• ingilizlerden maaş aldığı, etki ajanı olduğu ve ermeni'lerin iddialarını ermeniymişcesine desteklediği için kurtuluş savaşı yıllarında kuva-ı milliyeciler tarafından artin kemal olarak da anılan bir vatan hainiydi.

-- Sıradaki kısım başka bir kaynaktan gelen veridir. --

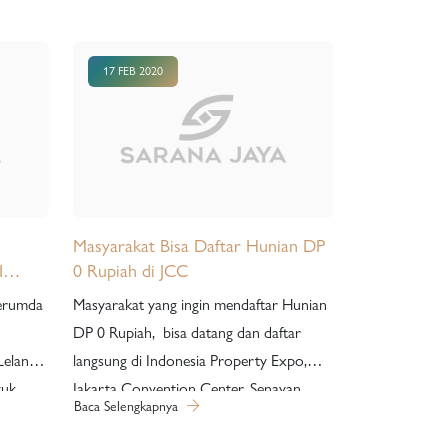
17 FEB 2020
Masyarakat Bisa Daftar Hunian DP
I
0 Rupiah di JCC
em
Perumda
Masyarakat yang ingin mendaftar Hunian
 pada
DP 0 Rupiah, bisa datang dan daftar
Lelang
langsung di Indonesia Property Expo,
tuk
Jakarta Convention Center, Senayan,
Baca Selengkapnya
: Paket
Jakarta Pusat, berlangsung hingga 23
jaan :
Februari 2020, mulai pukul 10.00 – 22.00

    edit: "ben sattım sanki vatanı, kötüleyin."
  • 1 nisan 1921'de başlayan yunan taarruzu sırasında istanbul'dadır. yunan taarruzunun başarılı olması onu heyecanlandırmıştır. şu sözlere bakın:
    "...haydutların işi gücü savaş. siyasetten zerre kadar anladıkları yok. ellerinde derme çatma bir ordu, birkaç tane de düzme kahraman, dövüşüp duruyorlar. hükümet ölçmüş biçmiş, uygun görmüş, sevr antlaşmasını imzalamış. size ne oluyor a zırzoplar? beyhude yere kan dökmenin alemi var mı? öğrendiğime göre, londra'da da çocuk gibi, izmir'i isteriz, edirne'yi isteriz, adana'yı isteriz, hatta 'tam istiklal isteriz' diye tutturmuşlar. ne demiş arap, 'elhekmü limen galebe', galibin dediği olur. işte bu kadar! bu kavrayışta, bu bilgide, bu çapta adamlar, değil devleti, ufak bir aşireti bile idare edemezler! edebilseler, yunan ordusu şimdi eskişehir yolunda olur muydu?"
    kaynak: turgut özakman, şu çılgın türkler
  • bende şöyle çağrışımlar yapan:

    mehmet baransu bey

    rasim ozan kütahyalı bey

    salih memecan beyefendi

    nazlı ılıcak hanım
  • yarı sahibi olduğu ve başyazılarını yazdığı peyam-ı sabah gazetesi'nde 8 ekim 1920 günü anadolu'dan gelen bir yabancının ağzından aldığı haberleri bakın nasıl sevinçle yazıyor:

    " çanlarına ot tıkanıyor. mustafa kemal askerlerinin moralleri pek düşük, teçhizatları pek noksan şevk ve gayretleri hiç yok. taşıtları ise çocuk oyuncağı gibidir. gerçi birkaç kamyonları var ama hepsi kullanılmaz halde motorları bozuldu mu bir daha tamir edilemiyor. benzin ve yedek parça yok. ancak mandaları var. bu zavallı aç, zayıf hayvanlar, bozuk yollarda ancak iki atımlık cephanesi olan topları zorlukla çekiyorlar. askerlerin elbiseleri tarife sığmaz, her birinin kıyafeti ayrı, çoğu yalınayak yürüyor; halbuki kış..."

    bir başka yazısından:

    "mustafa kemal'ler, ali fuat'lar ve ötekileri bu derece batıl içinde yüzdükleri için bu ülkeyi şimdi olduğu gibi her felakete uğratabilirler. onlar faydalı hiçbir işe yaramazlar. fakat hamdolsun sayıları azdır. öylelerini vücudun hastalanmış uzuvları gibi kesip atmalı!!!"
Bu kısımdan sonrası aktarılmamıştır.